Council communists maintain that the working class should not rely on Leninist vanguard parties or hope for reforms of the capitalist system to bring socialism. It is viewed that worker's revolution will not be led by a revolutionary political party since these parties will only later create a party dictatorship. Worker's councils which form during periods of struggle are believed to be the natural organizations of the working class. Democratic worker's councils will coordinate the functions of a society rather than a bureaucracy found in state socialist societies.[3]

History[edit]

As the Second International decayed at the beginning of World War I, socialists who opposed nationalism and supported proletarian internationalism regrouped. In Germany, two major communist trends emerged. First, the Spartacus League was created by the radical socialist Rosa Luxemburg. The second trend emerged among German rank-and-file trade unionists who opposed their unions and organized increasingly radical strikes towards the end of 1917 and the beginning of 1918. This second trend created the German Left Communist movement that would become the KAPD after the abortive German Revolution of 1918–1919.

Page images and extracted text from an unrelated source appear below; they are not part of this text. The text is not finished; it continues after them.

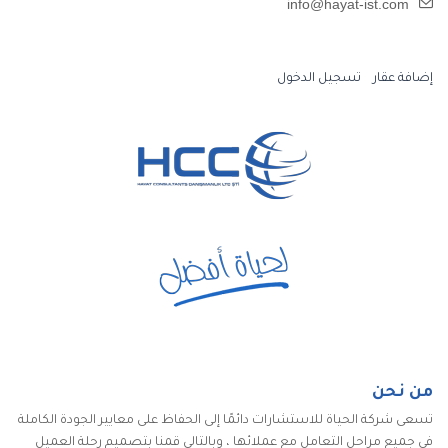
info@hayat-ist.com
إضافة عقار
تسجيل الدخول
من نحن
تسعى شركة الحياة للاستشارات دائمًا إلى الحفاظ على معايير الجودة الكاملة
في جميع مراحل التعامل مع عملائها ، وبالتالي قمنا بتصميم رحلة العميل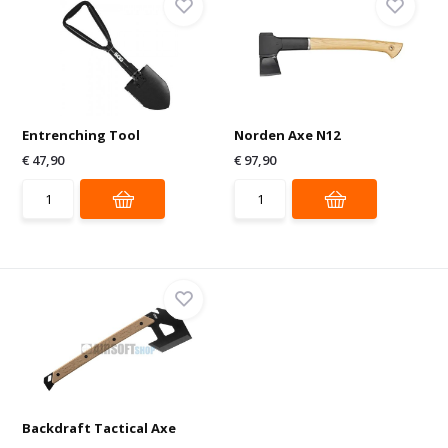
Entrenching Tool
Norden Axe N12
€ 47,90
€ 97,90
Backdraft Tactical Axe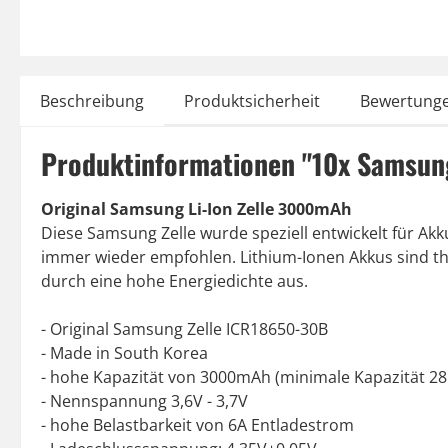
Beschreibung
Produktsicherheit
Bewertung
Produktinformationen "10x Samsung
Original Samsung Li-Ion Zelle 3000mAh
Diese Samsung Zelle wurde speziell entwickelt für Ak
immer wieder empfohlen. Lithium-Ionen Akkus sind the
durch eine hohe Energiedichte aus.
- Original Samsung Zelle ICR18650-30B
- Made in South Korea
- hohe Kapazität von 3000mAh (minimale Kapazität 
- Nennspannung 3,6V - 3,7V
- hohe Belastbarkeit von 6A Entladestrom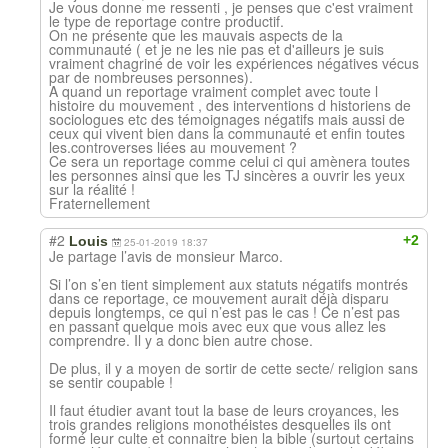
Je vous donne me ressenti , je penses que c'est vraiment
le type de reportage contre productif.
On ne présente que les mauvais aspects de la
communauté ( et je ne les nie pas et d'ailleurs je suis
vraiment chagriné de voir les expériences négatives vécus
par de nombreuses personnes).
A quand un reportage vraiment complet avec toute l
histoire du mouvement , des interventions d historiens de
sociologues etc des témoignages négatifs mais aussi de
ceux qui vivent bien dans la communauté et enfin toutes
les.controverses liées au mouvement ?
Ce sera un reportage comme celui ci qui amènera toutes
les personnes ainsi que les TJ sincères a ouvrir les yeux
sur la réalité !
Fraternellement
#2
+2
Louis
25-01-2019 18:37
Je partage l’avis de monsieur Marco.
Si l’on s’en tient simplement aux statuts négatifs montrés
dans ce reportage, ce mouvement aurait déjà disparu
depuis longtemps, ce qui n’est pas le cas ! Ce n’est pas
en passant quelque mois avec eux que vous allez les
comprendre. Il y a donc bien autre chose.
De plus, il y a moyen de sortir de cette secte/ religion sans
se sentir coupable !
Il faut étudier avant tout la base de leurs croyances, les
trois grandes religions monothéistes desquelles ils ont
formé leur culte et connaitre bien la bible (surtout certains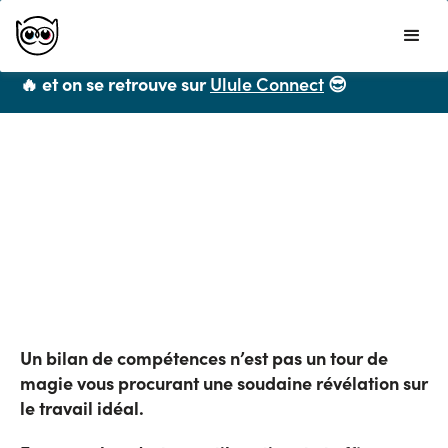
Ulule ne propose plus de formations CPF mais
vous recommande chaleureusement
LiveMentor
🔥 et on se retrouve sur
Ulule Connect
😎
Toutes les ressources
6 idées reçues sur le bilan de
compétences
On fait le bilan ?
Un bilan de compétences n’est pas un tour de
magie vous procurant une soudaine révélation sur
le travail idéal.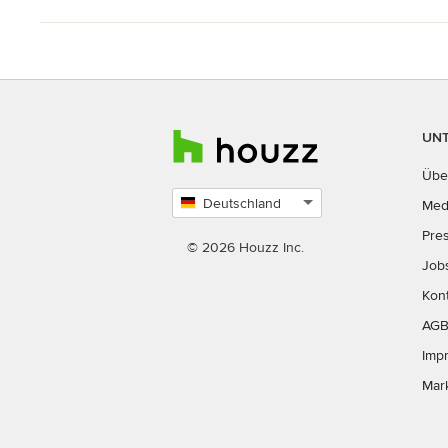
UN
Übe
Deutschland
Med
Land
Pre
auswählen
© 2026 Houzz Inc.
Job
Kon
AG
Imp
Mar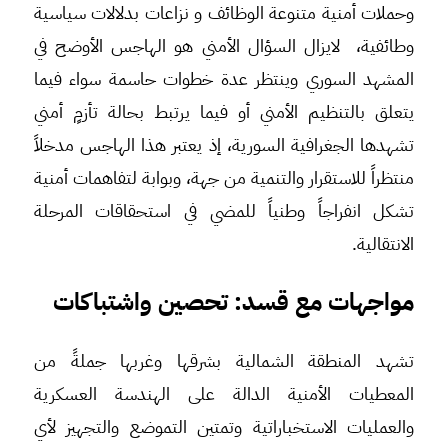
وحملات أمنية متنوعة الوظائف و نزاعات بدلالات سياسية
وطائفية، لايزال السؤال الأمني هو الهاجس الأوضح في
المشهد السوري وينتظر عدة خطوات حاسمة سواء فيما
يتعلق بالتنظيم الأمني أو فيما يرتبط بحالة تأزمٍ أمني
تشهدها الجغرافية السورية، إذ يعتبر هذا الهاجس مدخلاً
منتظراً للاستقرار والتنمية من جهة، وبوابة لتفاهمات أمنية
تشكل انفراجاً وطنياً للمضي في استحقاقات المرحلة
الانتقالية.
مواجهات مع قسد: تحصين واشتباكات
تشهد المنطقة الشمالية بشرقها وغربها جملةً من
المعطيات الأمنية الدالة على الهندسة العسكرية
والعمليات الاستخباراتية وتمتين التموضع والتجهيز لأي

As the Communist International inspired by the Bolshevik Revolution in Russia formed, a left communist tendency developed in the Comintern's German, Dutch and Bulgarian sections. Key figures in this milieu were Anton Pannekoek,[4] Otto Rühle and Herman Gorter.

They were criticized by Vladimir Lenin in his booklet "Left-Wing" Communism: An Infantile Disorder.

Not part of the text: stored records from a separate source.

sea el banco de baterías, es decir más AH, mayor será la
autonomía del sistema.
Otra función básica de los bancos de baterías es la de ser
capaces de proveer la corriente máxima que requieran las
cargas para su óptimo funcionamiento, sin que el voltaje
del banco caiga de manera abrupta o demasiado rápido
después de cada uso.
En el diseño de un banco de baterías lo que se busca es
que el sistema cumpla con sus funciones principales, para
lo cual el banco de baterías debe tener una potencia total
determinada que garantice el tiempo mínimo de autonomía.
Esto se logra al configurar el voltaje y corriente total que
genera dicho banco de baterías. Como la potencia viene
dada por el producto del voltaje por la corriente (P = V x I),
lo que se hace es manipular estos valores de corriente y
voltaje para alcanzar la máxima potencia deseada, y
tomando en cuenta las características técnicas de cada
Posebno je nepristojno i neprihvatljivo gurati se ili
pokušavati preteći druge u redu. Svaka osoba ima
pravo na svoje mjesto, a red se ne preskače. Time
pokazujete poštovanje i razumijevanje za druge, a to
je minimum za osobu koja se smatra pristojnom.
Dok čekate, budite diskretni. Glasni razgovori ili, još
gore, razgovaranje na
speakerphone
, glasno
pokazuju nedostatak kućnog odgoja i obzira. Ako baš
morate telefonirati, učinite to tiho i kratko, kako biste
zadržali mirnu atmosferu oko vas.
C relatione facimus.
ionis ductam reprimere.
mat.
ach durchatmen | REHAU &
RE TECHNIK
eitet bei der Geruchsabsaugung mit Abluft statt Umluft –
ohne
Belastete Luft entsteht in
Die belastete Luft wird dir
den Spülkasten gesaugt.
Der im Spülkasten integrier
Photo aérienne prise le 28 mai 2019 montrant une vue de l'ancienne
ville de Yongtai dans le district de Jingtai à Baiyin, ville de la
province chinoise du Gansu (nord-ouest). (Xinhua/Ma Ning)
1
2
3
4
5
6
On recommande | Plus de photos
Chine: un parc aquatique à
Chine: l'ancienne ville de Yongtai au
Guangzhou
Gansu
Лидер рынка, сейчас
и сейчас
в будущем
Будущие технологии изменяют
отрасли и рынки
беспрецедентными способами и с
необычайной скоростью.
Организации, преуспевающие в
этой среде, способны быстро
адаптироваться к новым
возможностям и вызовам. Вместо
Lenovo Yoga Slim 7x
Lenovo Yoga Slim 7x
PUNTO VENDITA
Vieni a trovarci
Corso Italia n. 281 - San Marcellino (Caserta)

In Germany, the left communists were expelled from the Communist Party of Germany and formed the Communist Workers Party (KAPD). Similar parties were formed in the Netherlands, Bulgaria and Britain. The KAPD rapidly lost most of its members and it eventually dissolved. However, some of its militants had been instrumental in organising factory-based unions like the AAUD and AAUD-E, the latter being opposed to separate party organisation (see syndicalism).

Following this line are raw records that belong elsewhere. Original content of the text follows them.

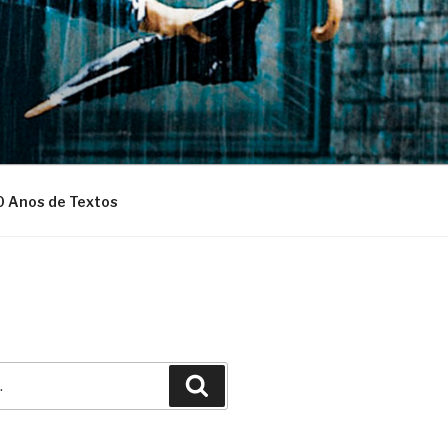
0 Anos de Textos
Pesquisar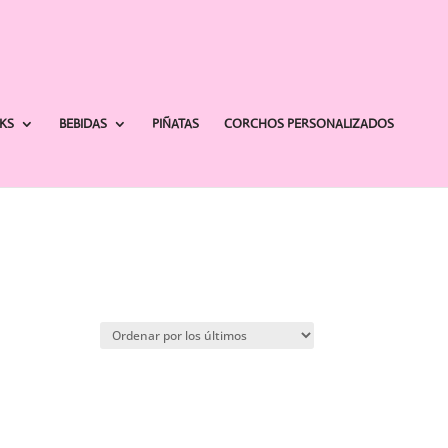
AKS
BEBIDAS
PIÑATAS
CORCHOS PERSONALIZADOS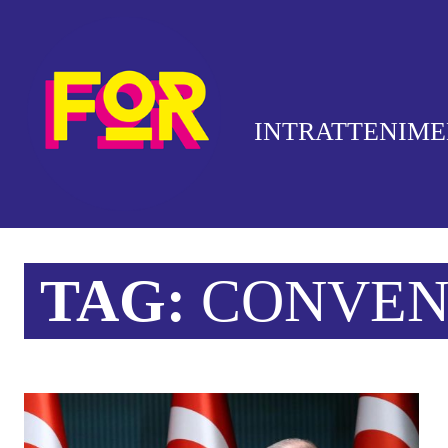
INTRATTENIM
TAG:
CONVEN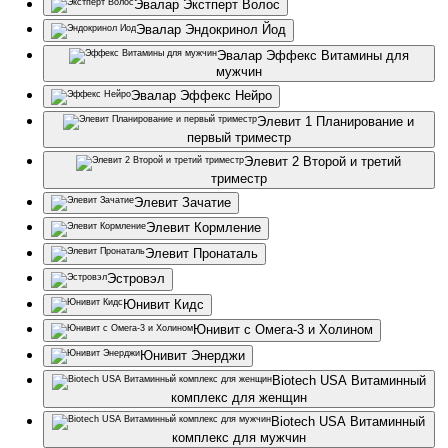
Эвалар Экстперт Волос
Эвалар Эндокринол Йод
Эвалар Эффекс Витамины для
мужчин
Эвалар Эффекс Нейро
Элевит 1 Планирование и
первый триместр
Элевит 2 Второй и третий
триместр
Элевит Зачатие
Элевит Кормление
Элевит Пронаталь
Эстровэл
Юнивит Кидс
Юнивит с Омега-3 и Холином
Юнивит Энерджи
Biotech USA Витаминный
комплекс для женщин
Biotech USA Витаминный
комплекс для мужчин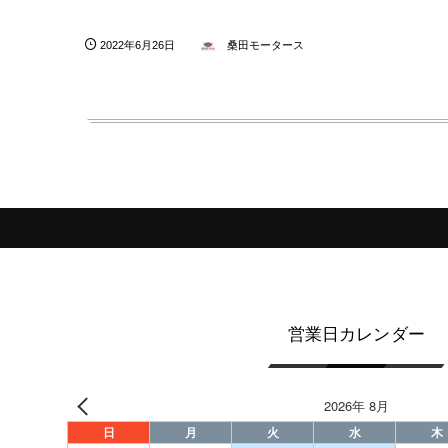
2022年6月26日
桑田モータース
営業日カレンダー
2026年 8月
日
月
火
水
木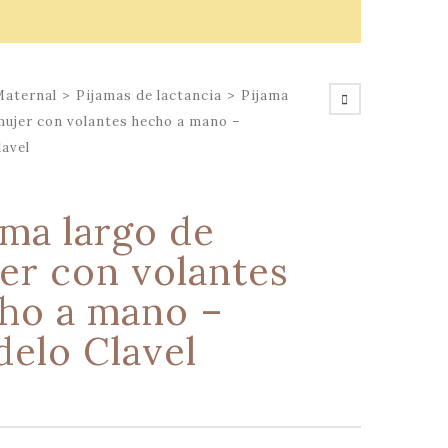
Maternal
>
Pijamas de lactancia
>
Pijama
mujer con volantes hecho a mano –
avel
ama largo de
er con volantes
ho a mano –
elo Clavel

The leading theoreticians of the KAPD had developed a new series of ideas based on their opposition to party organisation, and their conception of the Bolshevik Revolution in Russia as having been a bourgeois revolution. Rühle later left the KAPD, and was one of the founders of the AAUD-E. Another leading theoretician of Council Communism was Paul Mattick, who later emigrated to the United States. A minor figure in the Council Communist movement in the Netherlands was Marinus van der Lubbe, who burned the Reichstag in 1933 and consequently executed by the nazis after a show trial that marked the beginning of the persecution of socialist and communists in Nazi Germany.

The early councilists are followed later by the Group of Internationalist Communists, Henk Meijer, Cajo Brendel and Paul Mattick. There was a resurgence of councilist groups and ideas in the 1960s through the Situationist International, Root and Branch in the United States, Socialisme ou Barbarie in France and Solidarity in the United Kingdom.

Notes[edit]

  1. ^ Pannekoek, Anton. "State Capitalism and Dictatorship". International Council Correspondence. III (1). January 1937.
  2. ^ Ruhle, Otto. "The Revolution Is Not A Party Affair". 1920.
  3. ^ "Council communism - an introduction". Libcom.org. Retrieved 5 November 2016.
  4. ^ Anton Pannekoek (1936); Anton Pannekoek (1938). Lenin as Philosopher: A Critical Examination of the Philosophical Basis of Leninism.

References[edit]

Further reading[edit]

Primary sources[edit]

Secondary sources[edit]

  • Baum, Felix (2018). "The Frankfurt School and Council Communism". In Best, Beverley; Bonefeld, Werner; O'Kane, Chris (eds.). The SAGE Handbook of Frankfurt School Critical Theory. Los Angeles: SAGE. pp. 1160–1178.
  • Bock, Hans-Manfred (1969). Syndikalismus und Linkskommunismus von 1918 bis 1923: Ein Beitrag zur Sozial- und Ideengeschichte der frühen Weimarer Republik. Meisenheim am Glan: Verlag Anton Hain.
  • Bock, Hans-Manfred (1976). Geschichte des linken Radikalismus in Deutschland: Ein Versuch. Frankfurt: Suhrkamp.
  • Bock, Hans-Manfred (1988). "Neuere Forschungen zur Holländischen Marxistischen Schule". Internationale wissenschaftliche Korrespondenz zur Geschichte der deutschen Arbeiterbewegung. 24 (4): 516–538.
  • Bock, Hans-Manfred (1992). "Die Marx-Dietzgen-Synthese Pannekoeks und seines Kreises". In van der Linden, Marcel (ed.). Die Rezeption der Marxschen Theorie in den Niederlanden. Trier: Karl-Marx-Haus.
  • Bonacchi, Gabriella M. (1976). "The Council Communists between the New Deal and Fascism". Telos (30): 43–72.
  • Boraman, Toby (2012). "Carnival and Class: Anarchism and Councilism in Australasia during the 1970s". In Prichard, Alex; Kinna, Ruth; Pinta, Saku; Berry, David (eds.). Libertarian Socialism: Politics in Black and Red. Basingstoke: Palgrave Macmillan. pp. 251–274.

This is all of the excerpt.